Science — the need for causal explanation

22 Sep, 2022 at 16:29 | Posted in Theory of Science & Methodology | Leave a comment

Many journal editors request authors to avoid causal language, and many observational researchers, trained in a scientific environment that frowns upon causality claims, spontaneously refrain from mentioning the C-word (“causal”) in their work …

Causal Inference that's not A/B Testing: Theory & Practical Guide | by Eva  Gong | Towards Data ScienceThe proscription against the C-word is harmful to science because causal inference is a core task of science, regardless of whether the study is randomized or nonrandomized. Without being able to make explicit references to causal effects, the goals of many observational studies can only be expressed in a roundabout way. The resulting ambiguity impedes a frank discussion about methodology because the methods used to estimate causal effects are not the same as those used to estimate associations. Confusion then ensues at the most basic levels of the scientific process and, inevitably, errors are made …

We all agree: confounding is always a possibility and therefore association is not necessarily causation. One possible reaction is to completely ditch causal language in observational studies. This reaction, however, does not solve the tension between causation and association; it just sweeps it under the rug …

Without causally explicit language, the means and ends of much of observational research get hopelessly conflated … Carefully distinguishing between causal aims and associational methods is not just a matter of enhancing scientific communication and transparency. Eliminating the causal–associational ambiguity has practical implications for the quality of observational research too.

Miguel Hernán

Highly recommended reading!

Causality in social sciences — and economics — can never solely be a question of statistical inference. Causality entails more than predictability, and to really explain social phenomena require theory. Analysis of variation — the foundation of all econometrics — can never in itself reveal how these variations are brought about. First, when we are able to tie actions, processes or structures to the statistical relations detected, can we say that we are getting at relevant explanations of causation.

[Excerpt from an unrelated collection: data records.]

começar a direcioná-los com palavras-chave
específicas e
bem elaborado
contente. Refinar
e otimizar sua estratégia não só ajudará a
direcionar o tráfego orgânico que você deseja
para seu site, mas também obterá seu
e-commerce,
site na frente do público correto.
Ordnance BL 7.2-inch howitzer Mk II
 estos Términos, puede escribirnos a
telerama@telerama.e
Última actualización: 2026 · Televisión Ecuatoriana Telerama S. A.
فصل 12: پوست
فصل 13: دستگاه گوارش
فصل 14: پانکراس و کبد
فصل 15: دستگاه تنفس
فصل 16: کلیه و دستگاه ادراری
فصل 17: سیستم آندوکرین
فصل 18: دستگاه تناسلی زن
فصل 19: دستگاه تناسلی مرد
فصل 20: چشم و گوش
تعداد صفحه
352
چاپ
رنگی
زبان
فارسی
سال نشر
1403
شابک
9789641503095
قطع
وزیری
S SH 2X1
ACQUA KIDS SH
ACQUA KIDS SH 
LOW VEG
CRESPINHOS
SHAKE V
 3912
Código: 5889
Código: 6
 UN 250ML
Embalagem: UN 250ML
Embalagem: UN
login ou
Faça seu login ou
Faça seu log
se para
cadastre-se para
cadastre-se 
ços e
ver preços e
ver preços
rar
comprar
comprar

Most facts have many different, possible, alternative explanations. Still, we want to find the best of all contrastive (since all real explanation takes place relative to a set of alternatives) explanations. So which is the best explanation? Many scientists, influenced by statistical reasoning, think the likeliest explanation is the best. But the likelihood of x is not in itself a strong argument for thinking it explains y. I would rather argue that what makes one explanation better than another are things like aiming for and finding powerful, deep, causal, features and mechanisms that we have warranted and justified reasons to believe in. Statistical — especially the variety based on a Bayesian epistemology — reasoning generally has no room for these explanatory considerations. The only thing that matters is the probabilistic relation between evidence and hypothesis. That is also one of the main reasons I find abduction — inference to the best explanation — a better description and account of what constitutes actual scientific reasoning and inferences.

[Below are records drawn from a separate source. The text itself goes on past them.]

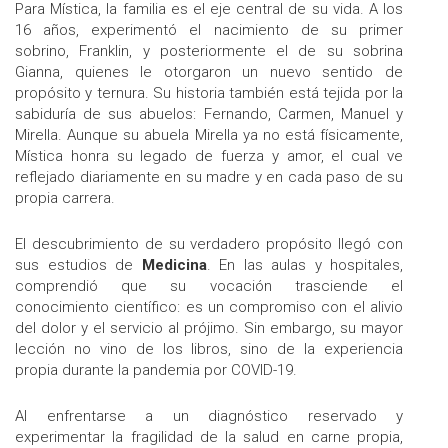
Para Mística, la familia es el eje central de su vida. A los
16 años, experimentó el nacimiento de su primer
sobrino, Franklin, y posteriormente el de su sobrina
Gianna, quienes le otorgaron un nuevo sentido de
propósito y ternura. Su historia también está tejida por la
sabiduría de sus abuelos: Fernando, Carmen, Manuel y
Mirella. Aunque su abuela Mirella ya no está físicamente,
Mística honra su legado de fuerza y amor, el cual ve
reflejado diariamente en su madre y en cada paso de su
propia carrera.
El descubrimiento de su verdadero propósito llegó con
sus estudios de
Medicina
. En las aulas y hospitales,
comprendió que su vocación trasciende el
conocimiento científico: es un compromiso con el alivio
del dolor y el servicio al prójimo. Sin embargo, su mayor
lección no vino de los libros, sino de la experiencia
propia durante la pandemia por COVID-19.
Al enfrentarse a un diagnóstico reservado y
experimentar la fragilidad de la salud en carne propia,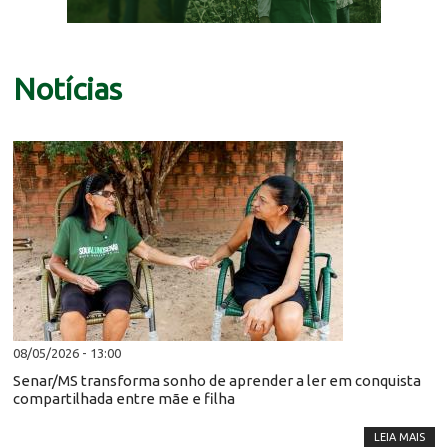
Notícias
08/05/2026 - 13:00
Senar/MS transforma sonho de aprender a ler em conquista
compartilhada entre mãe e filha
LEIA MAIS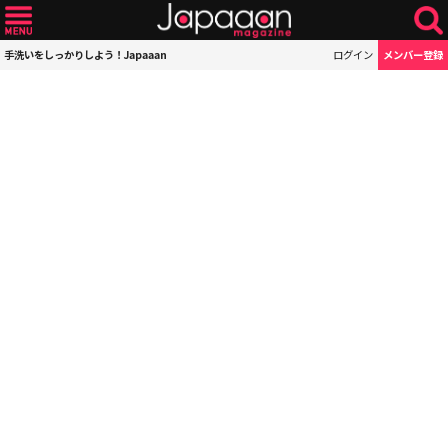
手洗いをしっかりしよう！Japaaan
ログイン
メンバー登録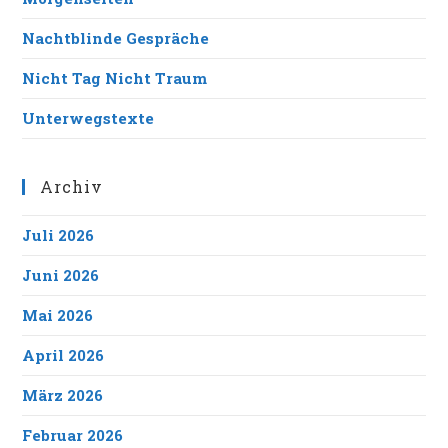
Nachtblinde Gespräche
Nicht Tag Nicht Traum
Unterwegstexte
Archiv
Juli 2026
Juni 2026
Mai 2026
April 2026
März 2026
Februar 2026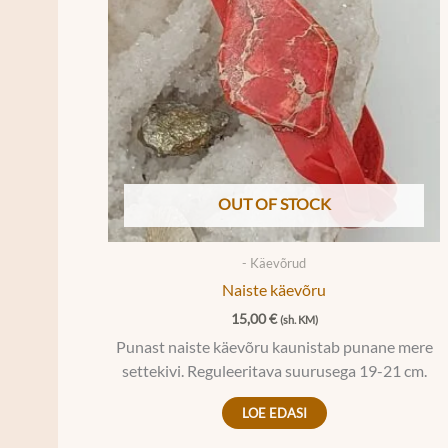
OUT OF STOCK
- Käevõrud
Naiste käevõru
15,00
€
(sh. KM)
Punast naiste käevõru kaunistab punane mere
settekivi. Reguleeritava suurusega 19-21 cm.
LOE EDASI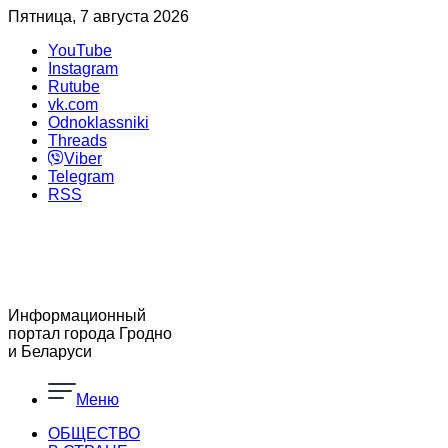
Пятница, 7 августа 2026
YouTube
Instagram
Rutube
vk.com
Odnoklassniki
Threads
Viber
Telegram
RSS
Информационный
портал города Гродно
и Беларуси
Меню
ОБЩЕСТВО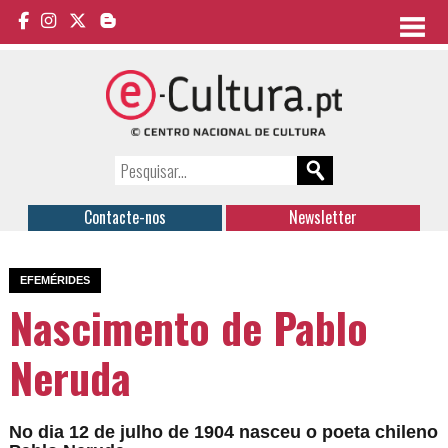
Contacte-nos
Newsletter
EFEMÉRIDES
Nascimento de Pablo
Neruda
No dia 12 de julho de 1904 nasceu o poeta chileno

Some statisticians and data scientists think that algorithmic formalisms somehow give them access to causality. That is, however, simply not true. Assuming ‘convenient’ things like faithfulness or stability is not to give proof. It’s to assume what has to be proven. Deductive-axiomatic methods used in statistics do not produce evidence for causal inferences. The real causality we are searching for is the one existing in the real world around us. If there is no warranted connection between axiomatically derived theorems and the real world, well, then we haven’t really obtained the causation we are looking for.